D’habitude, ils viennent le jeudi chercher un colis alimentaire, mais ce mercredi ils sont venus pour autre chose, tout aussi nécessaire à leur vie : parler français.
Ils ne se parlaient pas avant. Les voilà maintenant qui évoquent ensemble leur exil, difficilement, le pays aimé et abandonné dans la douleur, la famille qui les soutient, « mes parents », « mon fils », « les amis », « la liberté »… des mots français qu’ils répètent pour dire avec émotion ce qui les fait vivre et espérer, alors que l’un est débouté du droit d’asile malgré son passé d’activiste sous une dictature, que d’autres ont fui les bombes et les massacres, l’oppression ou la misère.
Des dates et des cultures
Le sujet du jour : les jours fériés… On parle du 1er janvier, puis du 1er mai, qui permet d’aborder le travail, celui qu’on faisait là-bas et qu’on n’a pas le droit de faire ici, faute d’autorisation administrative. On parle du 14 juillet, et me voilà qui raconte : le roi de France, la révolution, la prise de la Bastille… « Liberté, égalité, fraternité », ça leur parle. Mais chez eux, la fête nationale, le 2 octobre en Guinée ou le 11 novembre en Angola, c’est la fête de l’indépendance et le départ des colons européens, français ou portugais… À chaque peuple sa libération…

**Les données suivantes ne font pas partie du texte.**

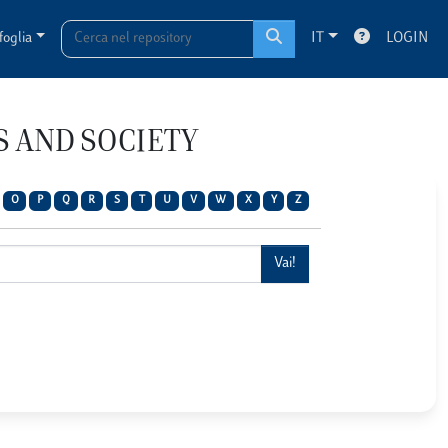
foglia
IT
LOGIN
NS AND SOCIETY
O
P
Q
R
S
T
U
V
W
X
Y
Z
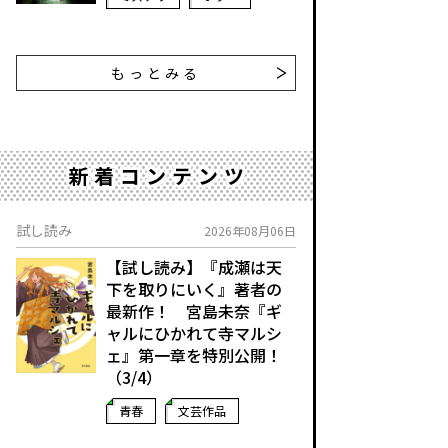
もっとみる
新着コンテンツ
試し読み
2026年08月06日
【試し読み】『成瀬は天
下を取りにいく』著者の
最新作！ 宮島未奈『ギ
ャルにひかれて寺マルシ
ェ』第一章を特別公開！
（3/4）
青春
文芸作品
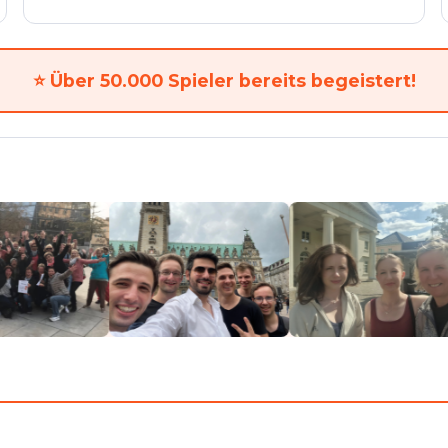
⭐
Über 50.000 Spieler bereits begeistert!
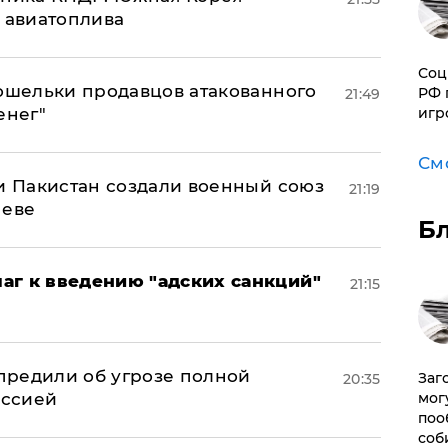
н авиатоплива
Соц
кошельки продавцов атакованного
РФ 
21:49
енег"
игр
См
 и Пакистан создали военный союз
21:19
неве
Б
аг к введению "адских санкций"
21:15
предили об угрозе полной
Заг
20:35
оссией
мог
поо
соб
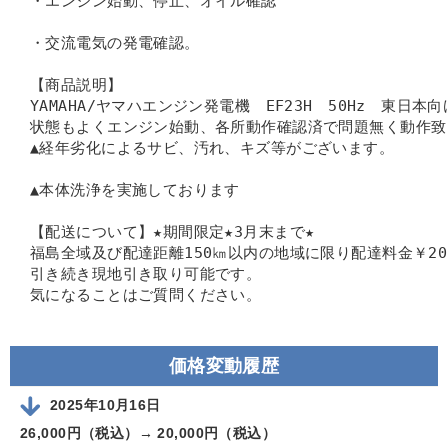
・エンジン始動、停止、オイル確認　
・交流電気の発電確認。
【商品説明】
YAMAHA/ヤマハエンジン発電機　EF23H　50Hz　東日本
状態もよくエンジン始動、各所動作確認済で問題無く動作致
▲経年劣化によるサビ、汚れ、キズ等がございます。      
▲本体洗浄を実施しております
【配送について】★期間限定★3月末まで★
福島全域及び配達距離150㎞以内の地域に限り配達料金￥20
引き続き現地引き取り可能です。
気になることはご質問ください。
価格変動履歴
2025年10月16日
26,000円（税込）→
20,000円（税込）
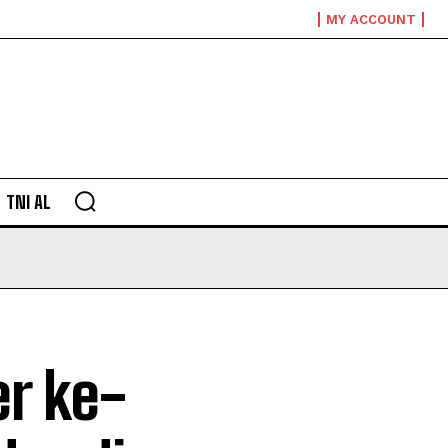
MY ACCOUNT
TNI AL
r ke-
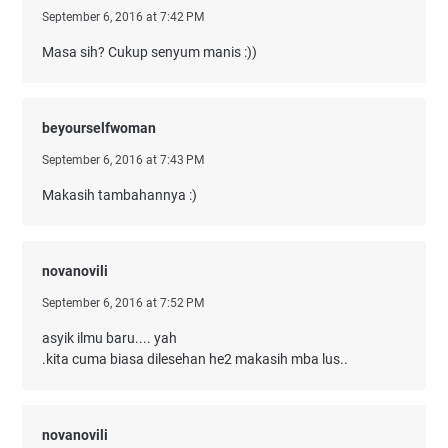
September 6, 2016 at 7:42 PM
Masa sih? Cukup senyum manis :))
beyourselfwoman
September 6, 2016 at 7:43 PM
Makasih tambahannya :)
novanovili
September 6, 2016 at 7:52 PM
asyik ilmu baru.... yah
.kita cuma biasa dilesehan he2 makasih mba lus..
novanovili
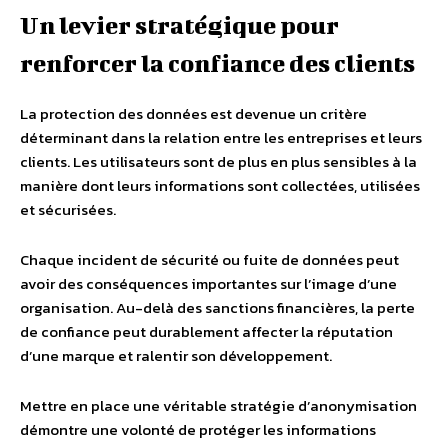
Un levier stratégique pour
renforcer la confiance des clients
La protection des données est devenue un critère
déterminant dans la relation entre les entreprises et leurs
clients. Les utilisateurs sont de plus en plus sensibles à la
manière dont leurs informations sont collectées, utilisées
et sécurisées.
Chaque incident de sécurité ou fuite de données peut
avoir des conséquences importantes sur l’image d’une
organisation. Au-delà des sanctions financières, la perte
de confiance peut durablement affecter la réputation
d’une marque et ralentir son développement.
Mettre en place une véritable stratégie d’anonymisation
démontre une volonté de protéger les informations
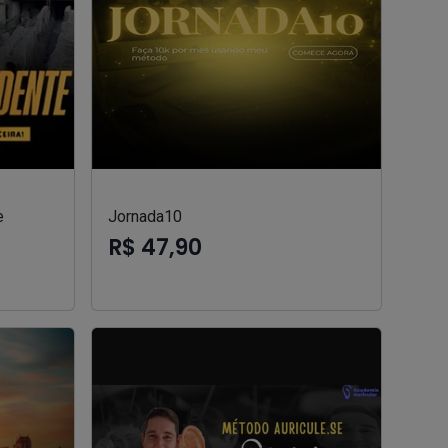
e
Jornada10
R$ 47,90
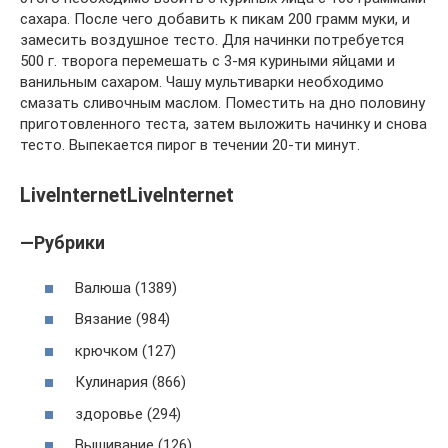
сахара. После чего добавить к пикам 200 грамм муки, и
замесить воздушное тесто. Для начинки потребуется
500 г. творога перемешать с 3-мя куриными яйцами и
ванильным сахаром. Чашу мультиварки необходимо
смазать сливочным маслом. Поместить на дно половину
приготовленного теста, затем выложить начинку и снова
тесто. Выпекается пирог в течении 20-ти минут.
LiveInternetLiveInternet
—Рубрики
Валюша (1389)
Вязание (984)
крючком (127)
Кулинария (866)
здоровье (294)
Вышивание (126)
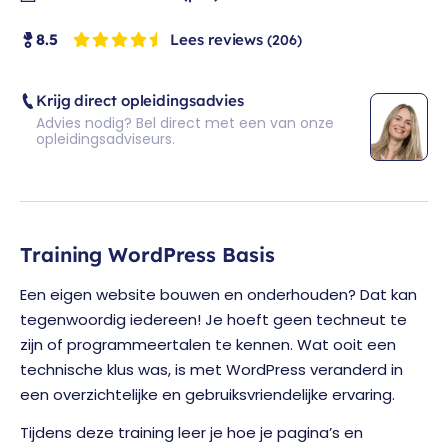
Lees reviews
8.5
(206)
Krijg direct opleidingsadvies
Advies nodig? Bel direct met een van onze
opleidingsadviseurs.
Training WordPress Basis
Een eigen website bouwen en onderhouden? Dat kan
tegenwoordig iedereen! Je hoeft geen techneut te
zijn of programmeertalen te kennen. Wat ooit een
technische klus was, is met WordPress veranderd in
een overzichtelijke en gebruiksvriendelijke ervaring.
Tijdens deze training leer je hoe je pagina’s en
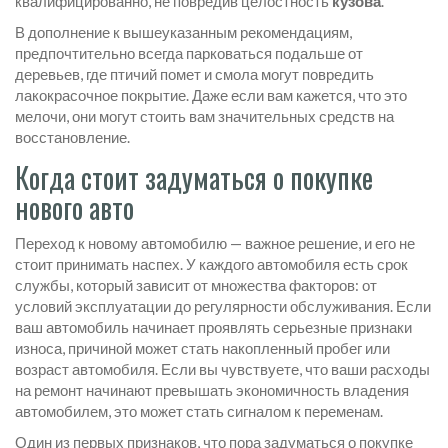
квалифицированно, не повредив целостность
кузова
.
В дополнение к вышеуказанным рекомендациям,
предпочтительно всегда парковаться подальше от
деревьев, где птичий помет и смола могут повредить
лакокрасочное покрытие. Даже если вам кажется, что это
мелочи, они могут стоить вам значительных средств на
восстановление.
Когда стоит задуматься о покупке
нового авто
Переход к новому автомобилю — важное решение, и его не
стоит принимать наспех. У каждого автомобиля есть срок
службы, который зависит от множества факторов: от
условий эксплуатации до регулярности обслуживания. Если
ваш автомобиль начинает проявлять серьезные признаки
износа, причиной может стать накопленный пробег или
возраст автомобиля. Если вы чувствуете, что ваши расходы
на ремонт начинают превышать экономичность владения
автомобилем, это может стать сигналом к переменам.
Один из первых признаков, что пора задуматься о покупке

Et puis il y a le 1er novembre, alors on parle des morts qu’on vient honorer en France avec des chrysanthèmes, et là, les regards se voilent. Quand ira-t-on se recueillir sur la tombe des parents tombés là-bas, si elle existe ?
Le français, ce lien
Tout sujet de conversation, hésitant ou chaotique par manque de mots, porte sa part d’ombre et de souffrance retenue. Mais l’enseignante et ses aides bénévoles sont là pour faire avancer les idées, donner le mot juste, faire répéter, retrouver la gaieté de l’échange.
Être ici, apprendre le français, avec d’autant plus de difficulté qu’on n’est pas allé beaucoup à l’école là-bas, c’est ouvrir une fenêtre vers ce pays d’accueil où règnent encore la paix et la démocratie, et où on aimerait tant faire son nouveau nid, travailler, vivre libre et autonome comme les citoyens français.
Un souhait d’intégration qui parait tellement légitime en les écoutant, mais ceux qui votent les lois les ont-ils jamais écoutés ?
L’enseignement du français à l’Échoppe a commencé par une expérimentation de 6 mois, en janvier 2023 et a vite pris son envol, porté par cette jeune Chinoise protestante de 23 ans, qui enseigne par le jeu et le rire, l’écoute et le respect, avec foi et dans la joie.
Et le miracle, c’est que les adhérents retrouvent le sourire quand on leur parle français en leur donnant leur colis, qu’ils osent dire quelques mots, et surtout qu’ils se reconnaissent entre eux et se saluent, entre Kosovars et Arméniens, Ukrainiennes et Guinéennes, Angolais et Syriens, chrétiens et musulmans, dans cet espace multiculturel et bienveillant qu’est l’Échoppe.